• _WHAT YOU WILL DO_
Beginning with the line below that contains "lag), permet de réaliser des opérations de" and ending with the line that contains "ngement – serrage poitrine et taille pour un", copy every line exactly. Copy nothing else.

Extracted page text data
++++++++++++++++++++

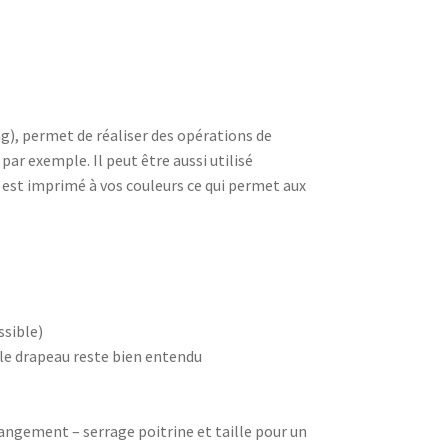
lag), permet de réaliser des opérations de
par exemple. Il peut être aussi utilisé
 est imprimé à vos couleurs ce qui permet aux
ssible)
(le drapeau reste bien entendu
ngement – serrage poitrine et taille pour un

++++++++++++++++++++

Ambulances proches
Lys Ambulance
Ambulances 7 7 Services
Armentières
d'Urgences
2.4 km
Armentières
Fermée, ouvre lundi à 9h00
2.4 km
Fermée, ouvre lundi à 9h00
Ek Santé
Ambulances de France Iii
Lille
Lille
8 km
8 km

++++++++++++++++++++

• _ANSWER BOX_
lag), permet de réaliser des opérations de
par exemple. Il peut être aussi utilisé
 est imprimé à vos couleurs ce qui permet aux
ssible)
(le drapeau reste bien entendu
ngement – serrage poitrine et taille pour un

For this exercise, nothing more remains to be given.